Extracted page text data
-- Opening Marker --
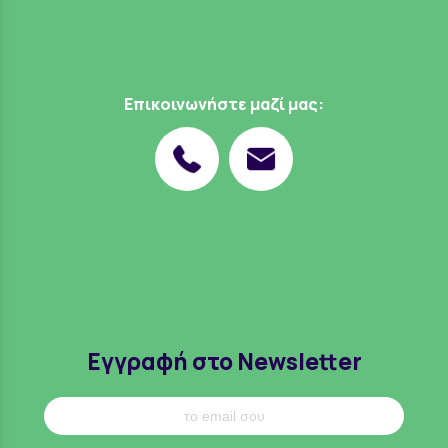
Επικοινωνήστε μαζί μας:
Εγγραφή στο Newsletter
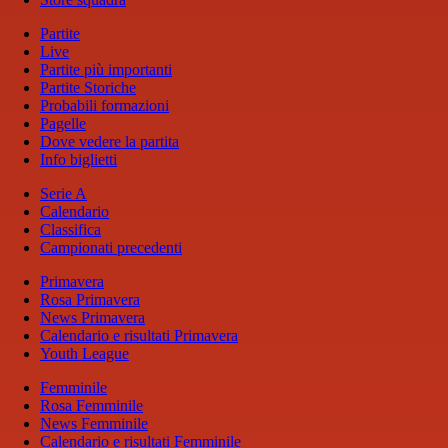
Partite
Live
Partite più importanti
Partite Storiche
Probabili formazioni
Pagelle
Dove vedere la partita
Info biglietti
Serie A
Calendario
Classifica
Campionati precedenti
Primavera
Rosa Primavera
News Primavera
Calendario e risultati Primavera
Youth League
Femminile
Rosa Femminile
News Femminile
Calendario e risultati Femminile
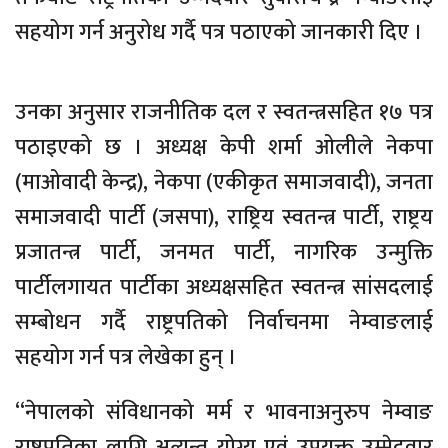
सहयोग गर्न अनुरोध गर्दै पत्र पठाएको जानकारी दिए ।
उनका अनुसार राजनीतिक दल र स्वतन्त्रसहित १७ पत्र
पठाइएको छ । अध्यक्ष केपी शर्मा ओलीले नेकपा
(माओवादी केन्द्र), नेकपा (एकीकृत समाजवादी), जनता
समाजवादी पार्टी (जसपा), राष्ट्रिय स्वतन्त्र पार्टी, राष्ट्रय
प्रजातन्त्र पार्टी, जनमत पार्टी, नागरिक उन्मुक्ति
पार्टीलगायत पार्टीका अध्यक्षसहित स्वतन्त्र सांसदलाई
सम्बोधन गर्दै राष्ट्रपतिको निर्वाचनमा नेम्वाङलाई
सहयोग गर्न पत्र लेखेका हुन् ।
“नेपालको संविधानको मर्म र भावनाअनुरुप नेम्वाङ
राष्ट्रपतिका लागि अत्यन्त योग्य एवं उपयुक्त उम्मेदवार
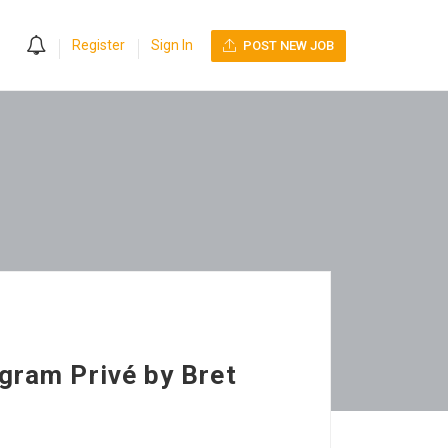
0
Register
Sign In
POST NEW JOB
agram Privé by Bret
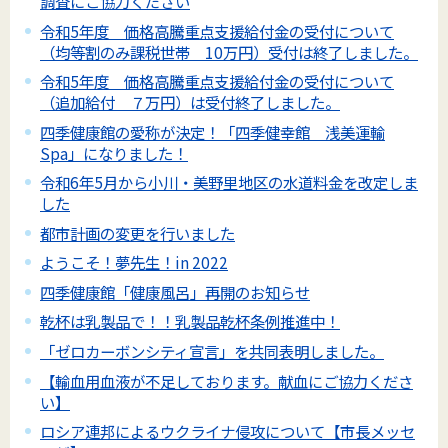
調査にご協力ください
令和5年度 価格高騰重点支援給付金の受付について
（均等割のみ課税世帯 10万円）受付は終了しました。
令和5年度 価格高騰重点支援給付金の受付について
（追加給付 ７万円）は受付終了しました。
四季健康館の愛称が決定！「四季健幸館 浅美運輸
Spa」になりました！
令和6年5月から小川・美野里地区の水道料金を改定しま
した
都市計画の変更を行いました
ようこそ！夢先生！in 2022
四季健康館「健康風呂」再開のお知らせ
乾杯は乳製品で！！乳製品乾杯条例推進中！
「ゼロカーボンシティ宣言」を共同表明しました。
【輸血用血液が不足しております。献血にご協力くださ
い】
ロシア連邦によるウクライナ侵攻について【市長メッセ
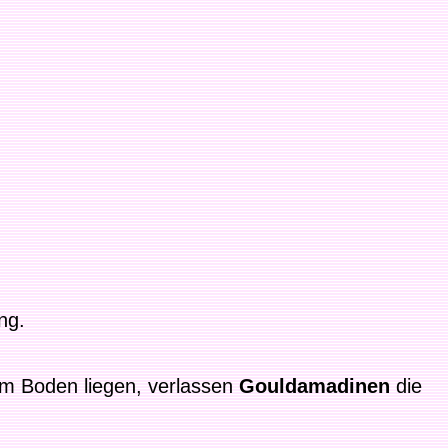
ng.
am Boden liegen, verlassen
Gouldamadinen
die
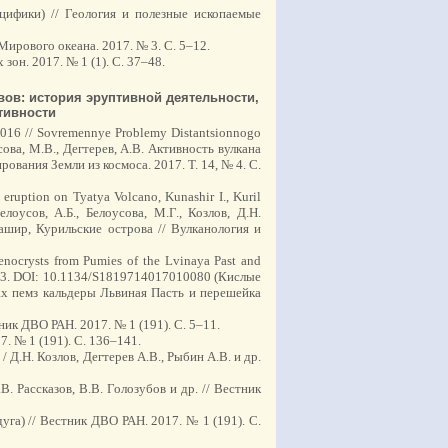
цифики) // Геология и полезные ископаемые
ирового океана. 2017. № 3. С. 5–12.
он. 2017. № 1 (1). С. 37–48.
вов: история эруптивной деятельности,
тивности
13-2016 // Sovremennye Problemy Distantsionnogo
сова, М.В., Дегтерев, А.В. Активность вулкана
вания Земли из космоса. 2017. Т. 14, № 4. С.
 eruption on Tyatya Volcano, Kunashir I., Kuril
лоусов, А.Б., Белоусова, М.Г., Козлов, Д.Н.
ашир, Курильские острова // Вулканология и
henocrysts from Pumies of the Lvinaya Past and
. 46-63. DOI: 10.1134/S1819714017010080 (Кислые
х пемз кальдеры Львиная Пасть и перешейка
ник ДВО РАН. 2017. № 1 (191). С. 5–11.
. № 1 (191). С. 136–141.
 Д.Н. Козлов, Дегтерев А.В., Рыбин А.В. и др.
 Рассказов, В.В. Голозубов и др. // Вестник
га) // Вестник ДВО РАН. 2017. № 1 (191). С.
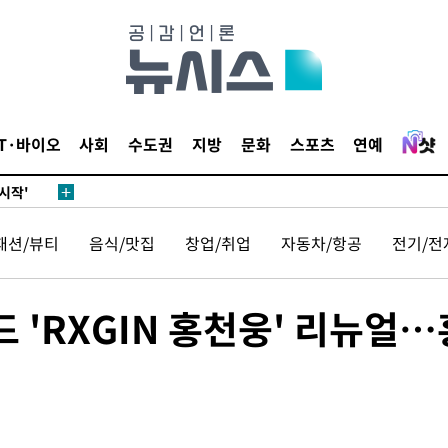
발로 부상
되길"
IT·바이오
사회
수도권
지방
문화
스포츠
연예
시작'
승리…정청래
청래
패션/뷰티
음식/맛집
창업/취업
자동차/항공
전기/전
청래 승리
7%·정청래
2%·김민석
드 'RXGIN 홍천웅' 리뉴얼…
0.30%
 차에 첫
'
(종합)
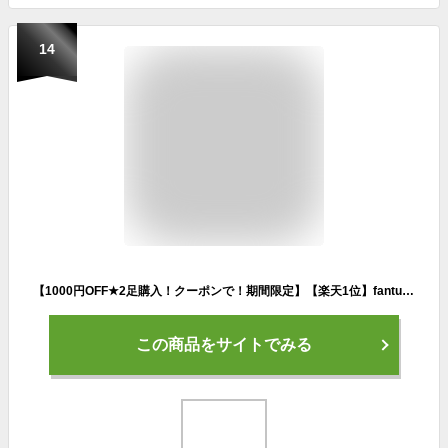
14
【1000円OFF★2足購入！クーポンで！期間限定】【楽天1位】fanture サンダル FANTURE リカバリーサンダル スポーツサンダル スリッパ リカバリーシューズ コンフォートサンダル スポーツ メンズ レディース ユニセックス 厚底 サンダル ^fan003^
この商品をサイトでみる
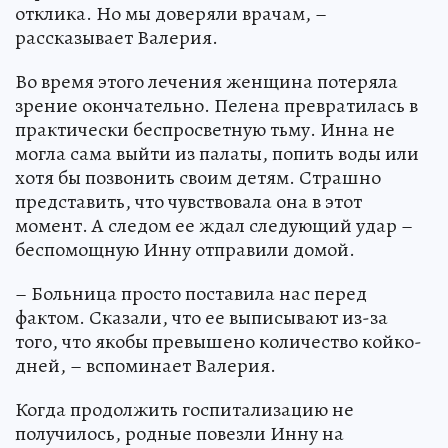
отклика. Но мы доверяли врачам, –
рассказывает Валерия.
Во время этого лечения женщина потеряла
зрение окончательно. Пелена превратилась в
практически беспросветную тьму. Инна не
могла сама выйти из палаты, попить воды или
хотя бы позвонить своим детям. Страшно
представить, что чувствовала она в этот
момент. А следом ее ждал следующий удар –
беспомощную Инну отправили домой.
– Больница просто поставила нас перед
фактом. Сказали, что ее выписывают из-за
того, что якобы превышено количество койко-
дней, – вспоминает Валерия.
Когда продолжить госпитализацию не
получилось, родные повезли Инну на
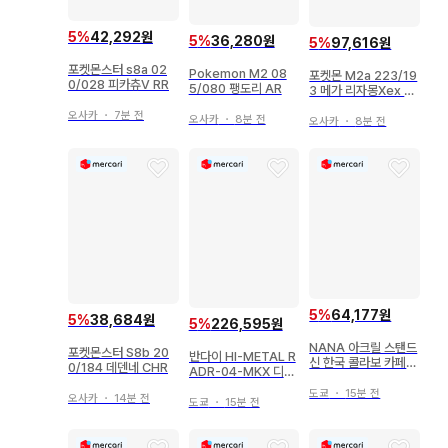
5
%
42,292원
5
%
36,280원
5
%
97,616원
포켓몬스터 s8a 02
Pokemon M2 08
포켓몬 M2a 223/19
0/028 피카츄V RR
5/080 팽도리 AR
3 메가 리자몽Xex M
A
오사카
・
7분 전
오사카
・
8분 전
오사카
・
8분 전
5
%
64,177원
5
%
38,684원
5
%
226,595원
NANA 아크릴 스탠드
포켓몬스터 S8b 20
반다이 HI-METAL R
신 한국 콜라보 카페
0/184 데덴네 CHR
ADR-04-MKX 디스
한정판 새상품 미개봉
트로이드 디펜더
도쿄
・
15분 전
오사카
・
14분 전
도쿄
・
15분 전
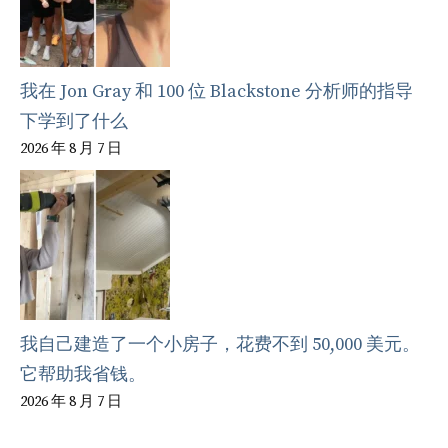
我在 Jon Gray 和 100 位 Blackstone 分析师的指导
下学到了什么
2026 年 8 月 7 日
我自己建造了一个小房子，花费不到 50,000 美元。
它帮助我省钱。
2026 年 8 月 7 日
-- Closing Marker --
-- Opening Marker --
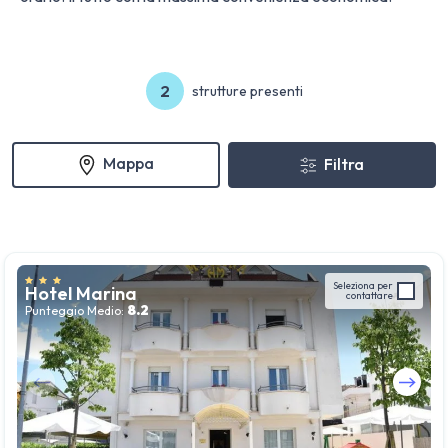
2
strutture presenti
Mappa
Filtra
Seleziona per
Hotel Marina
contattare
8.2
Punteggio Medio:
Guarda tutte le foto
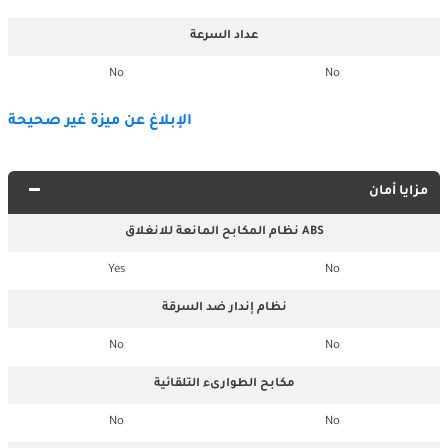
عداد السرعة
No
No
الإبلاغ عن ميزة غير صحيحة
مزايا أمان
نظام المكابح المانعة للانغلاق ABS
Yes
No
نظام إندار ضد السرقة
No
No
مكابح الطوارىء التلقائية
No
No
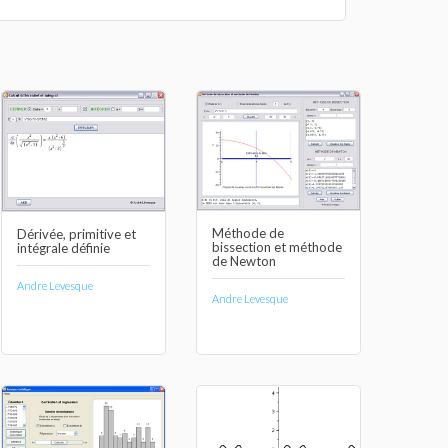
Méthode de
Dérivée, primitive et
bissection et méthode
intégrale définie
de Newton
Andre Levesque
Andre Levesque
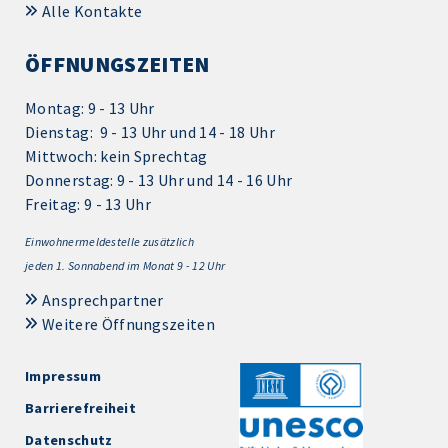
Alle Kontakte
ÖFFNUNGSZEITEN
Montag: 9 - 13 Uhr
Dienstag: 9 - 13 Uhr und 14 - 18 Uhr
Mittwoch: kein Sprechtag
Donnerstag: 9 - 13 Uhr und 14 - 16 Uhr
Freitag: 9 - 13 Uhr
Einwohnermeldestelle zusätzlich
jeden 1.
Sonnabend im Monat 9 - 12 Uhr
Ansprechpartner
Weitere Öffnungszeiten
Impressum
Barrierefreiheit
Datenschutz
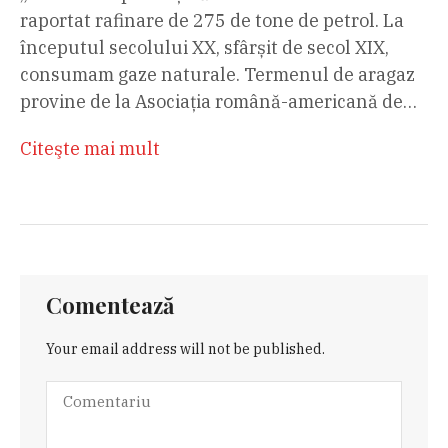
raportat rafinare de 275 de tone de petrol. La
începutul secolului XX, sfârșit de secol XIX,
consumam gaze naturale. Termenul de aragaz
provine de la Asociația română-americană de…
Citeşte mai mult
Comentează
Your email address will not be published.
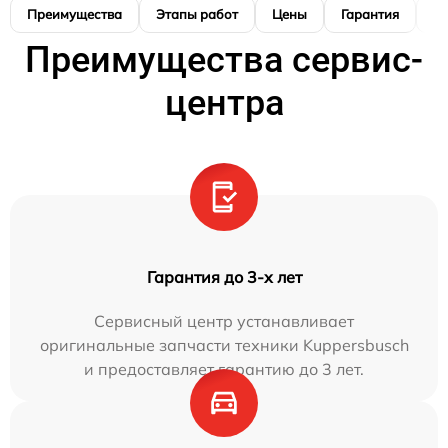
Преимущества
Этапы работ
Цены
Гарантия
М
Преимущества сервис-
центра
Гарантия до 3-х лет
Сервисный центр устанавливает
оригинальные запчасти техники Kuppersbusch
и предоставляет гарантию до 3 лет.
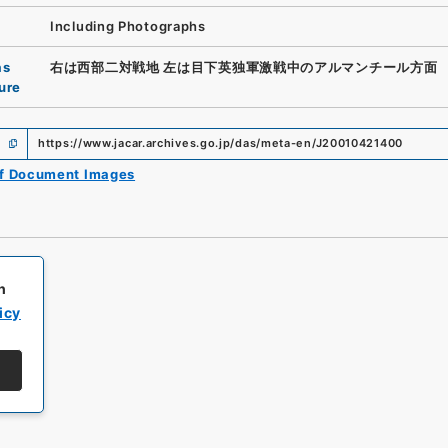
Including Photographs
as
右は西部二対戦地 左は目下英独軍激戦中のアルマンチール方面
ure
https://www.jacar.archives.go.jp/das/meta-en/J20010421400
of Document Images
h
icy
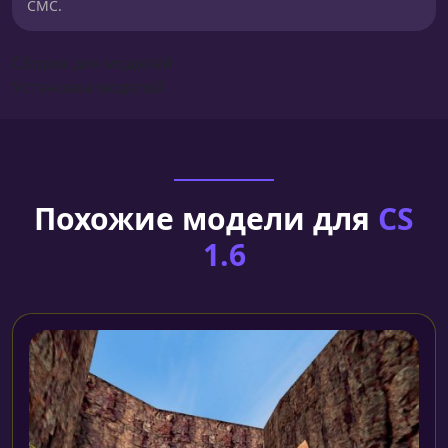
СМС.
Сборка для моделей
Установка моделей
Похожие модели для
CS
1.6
-- Closing Marker --
— BRIEF —
Every line from the one with "Dove vedere la partita" through the one with "पार्टीलगायत पार्टीका अध्यक्षसहित" is to be reproduced exactly as written above, and the pictures are to be dropped.

— YOUR SOLUTION —
Dove vedere la partita
Info biglietti
Serie A
Calendario
Classifica
Campionati precedenti
Primavera
Rosa Primavera
News Primavera
Calendario e risultati Primavera
Youth League
Femminile
Rosa Femminile
News Femminile
Calendario e risultati Femminile
सहयोग गर्न अनुरोध गर्दै पत्र पठाएको जानकारी दिए ।
उनका अनुसार राजनीतिक दल र स्वतन्त्रसहित १७ पत्र
पठाइएको छ । अध्यक्ष केपी शर्मा ओलीले नेकपा
(माओवादी केन्द्र), नेकपा (एकीकृत समाजवादी), जनता
समाजवादी पार्टी (जसपा), राष्ट्रिय स्वतन्त्र पार्टी, राष्ट्रय
प्रजातन्त्र पार्टी, जनमत पार्टी, नागरिक उन्मुक्ति
पार्टीलगायत पार्टीका अध्यक्षसहित स्वतन्त्र सांसदलाई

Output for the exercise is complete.